Il n’y a plus de place, répliqua-t-il d’un ton bourru ; cherchez ailleurs.

Et il fit mine de fermer le battant ; mais Guy, souple comme une anguille, glissa entre ses jambes, tirant son frère après lui.

— Bah ! nous ne sommes pas bien gros, dit-il gaiement, et nous ne demandons que la place du chien du tournebroche.

— Ce n’est pas la plus mauvaise, dit en riant un voyageur qui se chauffait à la haute cheminée, dans laquelle rôtissait un appétissant quartier de bœuf.

Mais l’hôte, outré de l’audace, se fâcha tout rouge :

— Voulez-vous déguerpir et plus vite que cela, vagabonds ! gronda-t-il. Ces nobles seigneurs ne supporteront pas la compagnie de polissons de votre espèce.
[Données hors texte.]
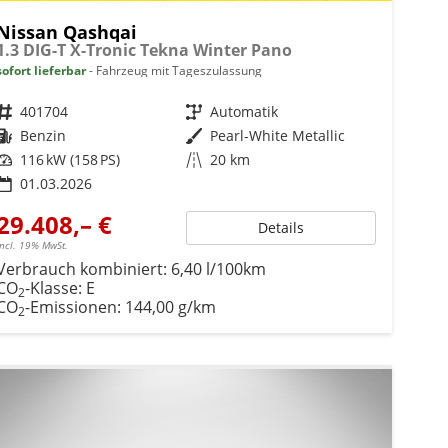
Nissan Qashqai
1.3 DIG-T X-Tronic Tekna Winter Pano
sofort lieferbar
Fahrzeug mit Tageszulassung
Fahrzeugnr.
401704
Getriebe
Automatik
Kraftstoff
Benzin
Außenfarbe
Pearl-White Metallic
Leistung
116 kW (158 PS)
Kilometerstand
20 km
01.03.2026
29.408,– €
Details
incl. 19% MwSt.
Verbrauch kombiniert:
6,40 l/100km
CO
-Klasse:
E
2
CO
-Emissionen:
144,00 g/km
2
Les nobles seigneurs étaient quelques bouviers de la Camargue, buvant aux triomphes des arènes ; quelques soudards devisant de la guerre ; quelques paysans revenant du marché ; plus le voyageur qui avait déjà parlé et dont la robe fourrée semblait exciter au plus haut point l’admiration de l’hôtelier.

— Bah ! laissez donc entrer ces pauvres diables, mon hôte, dit ce dernier avec bonhomie.

— Ont-ils seulement de quoi payer leur écot ?

— Pour qui nous prenez-vous ? dit Guy avec une dignité comique.

Il fouilla dans son haut-de-chausse et retourna ses poches, mais vainement : le mistral avait passé par là et il avait bel et bien perdu sa bourse dans quelque chute.